Let $f: R^2 \rightarrow R^2 $ defined by $f(x,y) = (x+y,xy).$
Claim : Inverse image of each point in $R^2$ under f has at most two elements.
My Claim :
Suppose $f(x,y) = (x+y,xy)= (p,q).$ We have to find suitable x and y.
By solving the equations I get,
$x = \dfrac {p \pm \sqrt{p^2 - 4q}}{2q}, y = p-\dfrac {p \pm \sqrt{p^2 - 4q}}{2q}.$
My doubt is that for those $(p,q)$ such that $p^2 < 4q .$ Inverses doesn't exist.

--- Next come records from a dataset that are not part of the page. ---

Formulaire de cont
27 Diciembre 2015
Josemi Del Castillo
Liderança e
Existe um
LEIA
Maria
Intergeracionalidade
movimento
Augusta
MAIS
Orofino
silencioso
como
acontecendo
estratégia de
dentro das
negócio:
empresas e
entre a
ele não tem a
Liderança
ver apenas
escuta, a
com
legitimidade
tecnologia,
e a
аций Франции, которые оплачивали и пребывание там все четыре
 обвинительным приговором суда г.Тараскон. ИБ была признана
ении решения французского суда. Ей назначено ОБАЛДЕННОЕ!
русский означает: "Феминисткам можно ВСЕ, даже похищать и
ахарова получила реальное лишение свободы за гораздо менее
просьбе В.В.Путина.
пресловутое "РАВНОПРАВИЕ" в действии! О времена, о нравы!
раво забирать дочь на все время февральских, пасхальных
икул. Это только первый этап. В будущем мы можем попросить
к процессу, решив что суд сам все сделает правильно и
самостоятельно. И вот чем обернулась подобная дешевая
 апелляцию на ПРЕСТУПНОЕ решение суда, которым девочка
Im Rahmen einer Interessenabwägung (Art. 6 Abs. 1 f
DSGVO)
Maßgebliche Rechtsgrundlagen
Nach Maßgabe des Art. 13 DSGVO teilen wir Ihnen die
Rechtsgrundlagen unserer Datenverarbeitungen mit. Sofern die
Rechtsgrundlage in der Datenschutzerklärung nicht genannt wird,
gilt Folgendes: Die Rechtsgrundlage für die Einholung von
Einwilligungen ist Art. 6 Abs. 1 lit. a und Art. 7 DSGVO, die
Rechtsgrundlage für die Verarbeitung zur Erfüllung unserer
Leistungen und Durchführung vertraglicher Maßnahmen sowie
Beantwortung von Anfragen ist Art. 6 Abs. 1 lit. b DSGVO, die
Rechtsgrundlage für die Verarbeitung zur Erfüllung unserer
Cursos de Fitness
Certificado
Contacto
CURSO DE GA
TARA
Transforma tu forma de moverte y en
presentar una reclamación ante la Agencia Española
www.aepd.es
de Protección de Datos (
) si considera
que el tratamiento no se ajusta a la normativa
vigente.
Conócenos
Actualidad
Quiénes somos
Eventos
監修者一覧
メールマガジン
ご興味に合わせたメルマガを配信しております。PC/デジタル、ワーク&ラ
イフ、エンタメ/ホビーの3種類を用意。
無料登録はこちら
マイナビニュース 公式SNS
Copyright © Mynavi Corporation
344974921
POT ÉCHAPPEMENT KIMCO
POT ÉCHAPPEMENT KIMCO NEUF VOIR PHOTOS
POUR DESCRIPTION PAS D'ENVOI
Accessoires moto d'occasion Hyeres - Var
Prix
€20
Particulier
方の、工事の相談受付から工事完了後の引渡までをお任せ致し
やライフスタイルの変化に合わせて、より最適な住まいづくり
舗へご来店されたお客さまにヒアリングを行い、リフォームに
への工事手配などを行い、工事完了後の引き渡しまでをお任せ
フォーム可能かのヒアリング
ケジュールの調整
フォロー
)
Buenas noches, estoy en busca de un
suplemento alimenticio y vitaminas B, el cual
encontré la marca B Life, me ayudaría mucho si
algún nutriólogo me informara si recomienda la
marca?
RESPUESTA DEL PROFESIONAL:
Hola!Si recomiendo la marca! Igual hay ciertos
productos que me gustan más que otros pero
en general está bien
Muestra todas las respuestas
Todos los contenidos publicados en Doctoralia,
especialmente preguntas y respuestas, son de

How come inverse exist for all point in $R^2$ ?
On
Given $(p,q)\in{\mathbb R}^2$ you are interested in the set of all pairs $(x,y)$ satisfying $x+y=p$, $xy=q$. By Vieta's theorem $\{x,y\}$ then is the solution set of the quadratic equation $$t^2-pt+q=0\ .\tag{1}$$ Therefore we can say the following: If $p^2-4q>0$ then $(1)$ has two different real solutions $t_1$, $t_2$, giving rise to the two pairs $(t_1,t_2)$ and $(t_2,t_1)$. It follows that $\#f^{-1}(p,q)=2$ in this case. If $p^2-4q=0$ then $(1)$ has one real solution $t_0$, giving rise to the single pair $(t_0,t_0)$. It follows that $\#f^{-1}(p,q)=1$ in this case. If $p^2-4q<0$ then $f^{-1}(p,q)=\emptyset$.
They don't. For example, if $p = 0, q = 1$ then $x + y = p = 0$ implies $x = -y$ but then $xy = -x^2 = q = 1$ has no solution.